▶ HOW TO COMPLETE THIS TASK: Omitting all images, set down every line below exactly as it appears.

▶ Stored items:

• • • • • • •

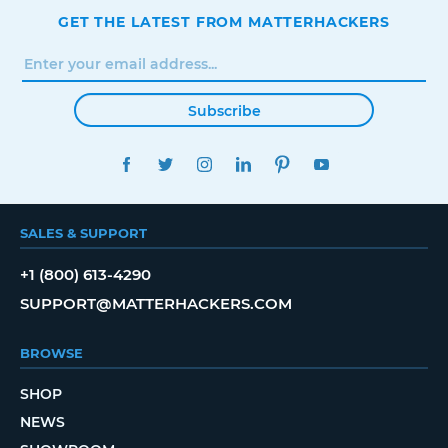
GET THE LATEST FROM MATTERHACKERS
Subscribe
FACEBOOK
TWITTER
INSTAGRAM
LINKEDIN
PINTEREST
YOUTUBE
SALES & SUPPORT
+1 (800) 613-4290
SUPPORT@MATTERHACKERS.COM
BROWSE
SHOP
NEWS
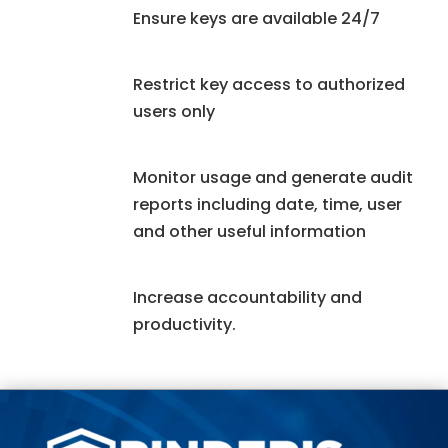
Ensure keys are available 24/7
Restrict key access to authorized
users only
Monitor usage and generate audit
reports including date, time, user
and other useful information
Increase accountability and
productivity.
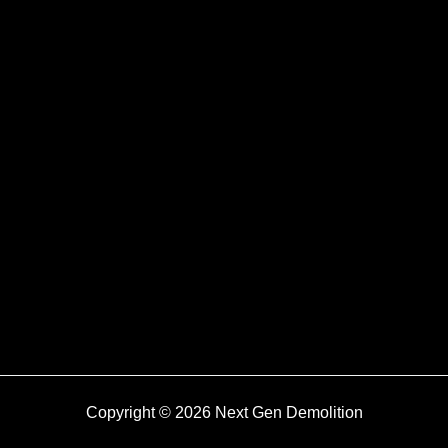
Copyright © 2026 Next Gen Demolition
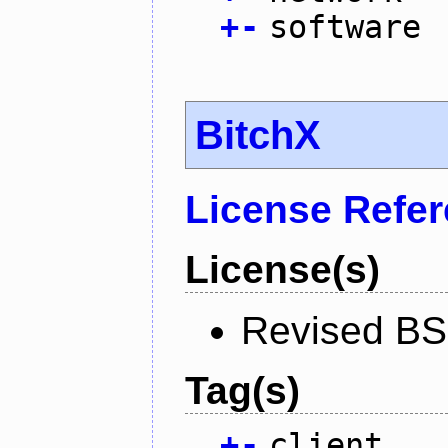
+
-
software
BitchX
License Refe
License(s)
Revised BS
Tag(s)
+
-
client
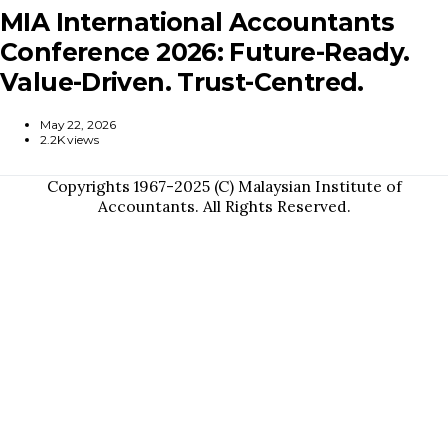
MIA International Accountants
Conference 2026: Future-Ready.
Value-Driven. Trust-Centred.
May 22, 2026
2.2K views
Copyrights 1967-2025 (C) Malaysian Institute of
Accountants. All Rights Reserved.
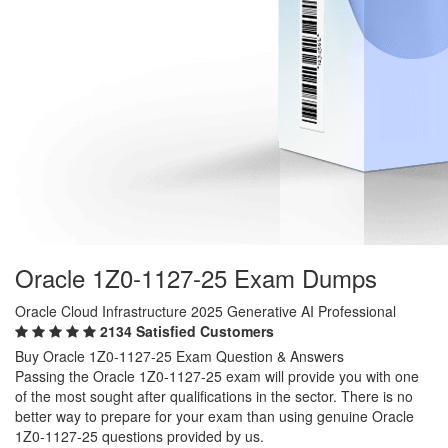
Oracle 1Z0-1127-25 Exam Dumps
Oracle Cloud Infrastructure 2025 Generative AI Professional
2134 Satisfied Customers
Buy Oracle 1Z0-1127-25 Exam Question & Answers
Passing the Oracle 1Z0-1127-25 exam will provide you with one
of the most sought after qualifications in the sector. There is no
better way to prepare for your exam than using genuine Oracle
1Z0-1127-25 questions provided by us.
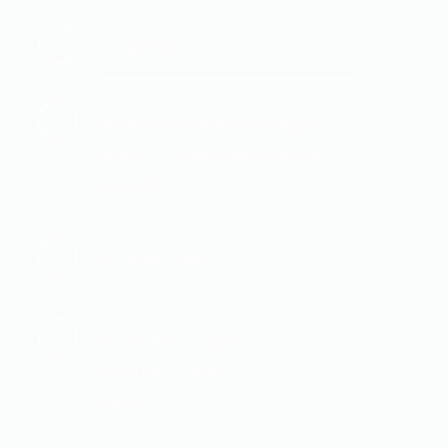
info@dmine.mn
BIG market center, Bayangol
district 4, Ulaanbaatar, 16030,
Mongolia
+97699079190
Mo-Fri: 9am - 6pm
Sat: 10am - 4pm
Sun: off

• • • • • • •

▶ ANSWER TO THE EXERCISE:
GET THE LATEST FROM MATTERHACKERS
Subscribe
FACEBOOK
TWITTER
INSTAGRAM
LINKEDIN
PINTEREST
YOUTUBE
SALES & SUPPORT
+1 (800) 613-4290
SUPPORT@MATTERHACKERS.COM
BROWSE
SHOP
NEWS
Ensure keys are available 24/7
Restrict key access to authorized
users only
Monitor usage and generate audit
reports including date, time, user
and other useful information
Increase accountability and
productivity.
Copyright © 2026 Next Gen Demolition
+
-
software
BitchX
License Refe
License(s)
Revised BS
Tag(s)
+
-
client
MIA International Accountants
Conference 2026: Future-Ready.
Value-Driven. Trust-Centred.
May 22, 2026
2.2K views
Copyrights 1967-2025 (C) Malaysian Institute of
Accountants. All Rights Reserved.
Oracle 1Z0-1127-25 Exam Dumps
Oracle Cloud Infrastructure 2025 Generative AI Professional
2134 Satisfied Customers
Buy Oracle 1Z0-1127-25 Exam Question & Answers
Passing the Oracle 1Z0-1127-25 exam will provide you with one
of the most sought after qualifications in the sector. There is no
better way to prepare for your exam than using genuine Oracle
1Z0-1127-25 questions provided by us.
info@dmine.mn
BIG market center, Bayangol
district 4, Ulaanbaatar, 16030,
Mongolia
+97699079190
Mo-Fri: 9am - 6pm
Sat: 10am - 4pm
Sun: off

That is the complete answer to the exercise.